I began building the first reproduction of the White Water Shaker meeting house bench on Monday. And the first step was a doozy. The bench is a tad more than 13′ long with a seat that is 12-3/4″ wide and made from a single 1″-thick piece of walnut.
Thanks to the generosity of Dr. David Bryant, I got my hands on some 13-1/2″-wide walnut that was cut from a tree about 15 miles from White Water and air dried. That was the easy part. The walnut was rough-sawn and about 1-1/8″ thick throughout.
I considered doing the entire project by hand. It was the same process I went through when I considered going to law school: Ummm, nah.
Our jointer isn’t wide enough to handle these boards, and we don’t even have 13′ of outfeed room in our shop, so I turned to local woodworker Phil Hirz, who has a nice European jointer/planer that would just barely accommodate our walnut. And his shop is big enough that 13′ wouldn’t be a problem.
So about lunchtime yesterday, Managing Editor Megan Fitzpatrick and I trekked up to Phil’s shop with the walnut hanging out the back of her Subaru wagon. And that’s where the work began. Surfacing 13′-long boards with just one person is nuts, even with machines. It was easier with two people (thanks Phil).
And though the machine was doing most of the work, it took Phil and I about 90 minutes to dress three boards. And by the end we were sopping wet.
In the end we got the boards to the thickness we needed, but the board for the seat isn’t completely clean of the marks from the band-saw mill. The board had a slight bow to it. And a slight bow in a 13′-long board can make it impossible to get the board truly flat.
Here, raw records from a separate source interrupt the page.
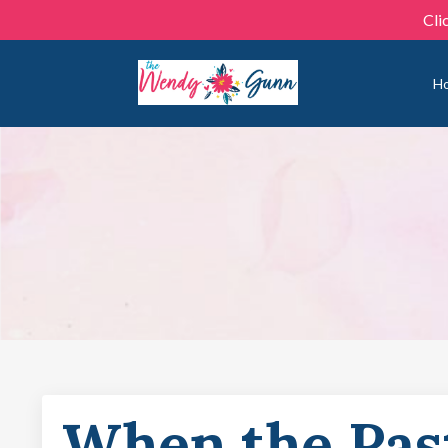
Cli
H
When the Pas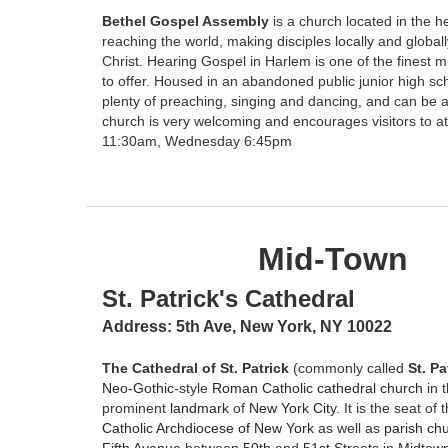
Bethel Gospel Assembly
is a church located in the h
reaching the world, making disciples locally and globa
Christ. Hearing Gospel in Harlem is one of the finest m
to offer. Housed in an abandoned public junior high sch
plenty of preaching, singing and dancing, and can be 
church is very welcoming and encourages visitors to 
11:30am, Wednesday 6:45pm
Mid-Town
St. Patrick's Cathedral
Address:
5th Ave, New York, NY 10022
The Cathedral of St. Patrick
(commonly called
St. Pa
Neo-Gothic
-style
Roman Catholic
cathedral
church
in 
prominent
landmark
of
New York City
. It is the seat of
Catholic Archdiocese of New York
as well as
parish ch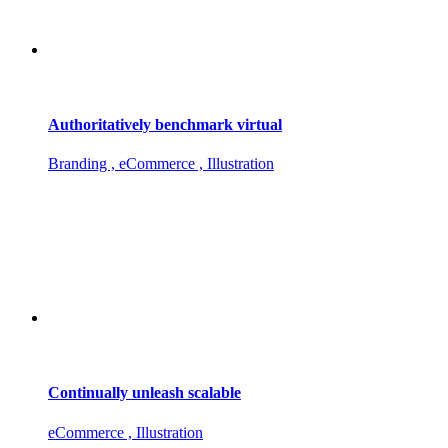
Authoritatively benchmark virtual
Branding , eCommerce , Illustration
Continually unleash scalable
eCommerce , Illustration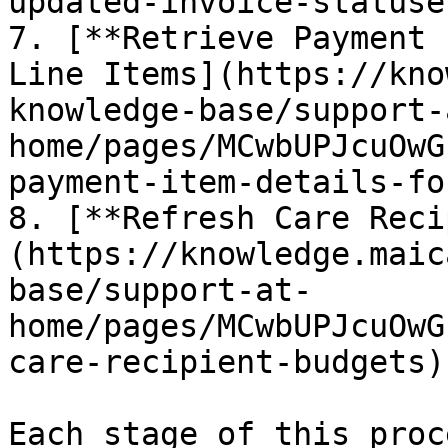
updated-invoice-statuses
7. [**Retrieve Payment 
Line Items](https://kno
knowledge-base/support-
home/pages/MCwbUPJcuOwG
payment-item-details-fo
8. [**Refresh Care Reci
(https://knowledge.maic
base/support-at-
home/pages/MCwbUPJcuOwG
care-recipient-budgets)

Each stage of this proc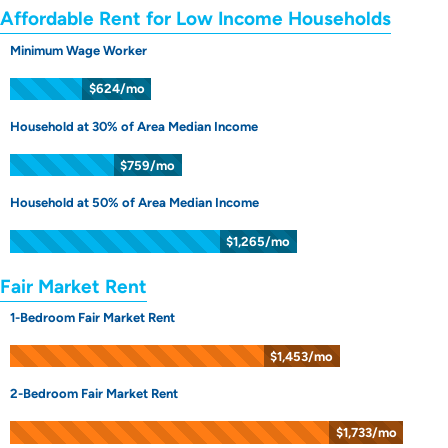
Affordable Rent for Low Income Households
Minimum Wage Worker
$624/mo
Household at 30% of Area Median Income
$759/mo
Household at 50% of Area Median Income
$1,265/mo
Fair Market Rent
1-Bedroom Fair Market Rent
$1,453/mo
2-Bedroom Fair Market Rent
$1,733/mo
So I’m going to have to dress the underside with handplanes.
As the walnut came out of the planer, I was happy with its color. Air-dried walnut looks nicer to me than walnut that has been steamed to migrate the sapwood color into the heart wood. However, I was dismayed when I got a good look at the figure of the board. The grain reverses at least six times in the board.
So perhaps law school would have been a good idea. I would have been able to afford the wide-belt sander that would tame this plank.